Fortunately, style points are meaningless, and no such qualification can take anything away from the Irish victory. Make no mistake, this win was very much needed and very much earned.

It was earned by an Irish defensive unit that has gelled into a force that has not allowed an offensive touchdown in three consecutive games with the exception of a drive that started on their own 2-yard line (and even then forced a fourth-and-goal conversion).

It was earned by a running back driven for redemption. Robert Hughes spent most of the season on the bench, and then nearly became the goat of this game after whiffing on a block that resulted in Rees's fumble and subsequent Trojan touchdown.

However, he would not let that be his senior legacy; he put the Irish offense on his broad shoulders, channeled Notre Dame legend Jerome Bettis and carried the team for the go-ahead touchdown.

It was earned by a head coach who stressed player fundamentals through the ups and the downs. Brian Kelly showed he could adapt mid-season, developing a greater reliance on a running game and refusing to let the defense be mediocre.

Some will still say this win in the Coliseum was not earned, that Notre Dame was lucky. Are they right? It would appear so, since not one but two Southern Cal receivers dropped what could have been game-winning touchdown passes.
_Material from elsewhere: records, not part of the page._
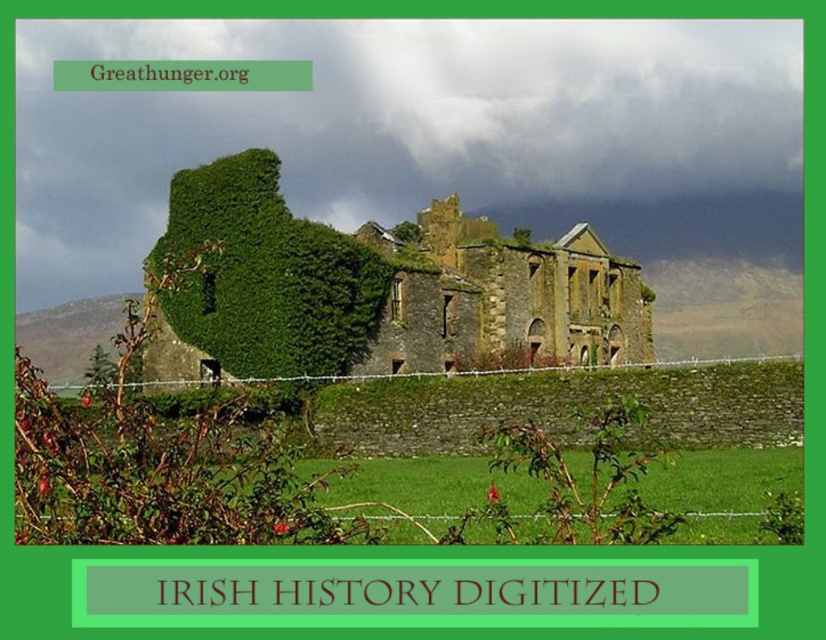 You are a photographer planning to capture the green mossy stone building at center and the stone wall at center in a single frame. Based on their sizes, which object should you position closer to the edge of the frame to ensure both are fully visible?

The green mossy stone building at center is wider than the stone wall at center. To ensure both are fully visible in the frame, position the stone wall at center closer to the edge of the frame since it is narrower.

You are standing at the point marked by the coordinates point (376, 289) in the image. Based on the scene description, what structure are you directly observing from that location?

The point (376, 289) corresponds to the green mossy stone building at center, so you are directly observing the green mossy stone building at center from that location.

You are a construction inspector assessing the stability of the green mossy stone building at center and the stone wall at center. Which structure is taller?

The green mossy stone building at center is taller than the stone wall at center. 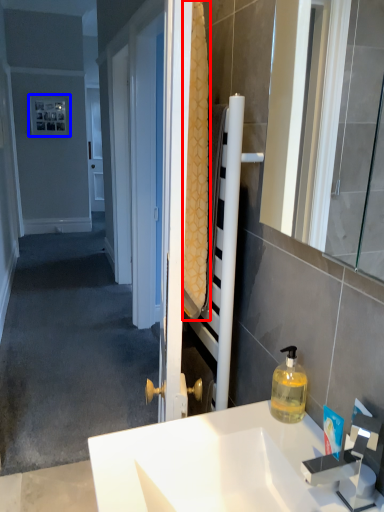 Question: Among these objects, which one is nearest to the camera, bath towel (highlighted by a red box) or picture frame (highlighted by a blue box)?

But luck is just the facade on top of hours of game preparation, or in this case, lack thereof. Just as Trojan fans would say that it was all skill that allowed Matt Leinhart to drop a perfect pass to Dwayne Jarrett on 4th-and-9 in 2005, so they must also acknowledge that those drops on Saturday resulted from the absence of that same preparation and discipline.

Notre Dame has been living with empty excuses for losing to Southern Cal for the last eight years, including the "Bush Push" and recruiting scandals. It's nice to have the shoe on the other foot for a change.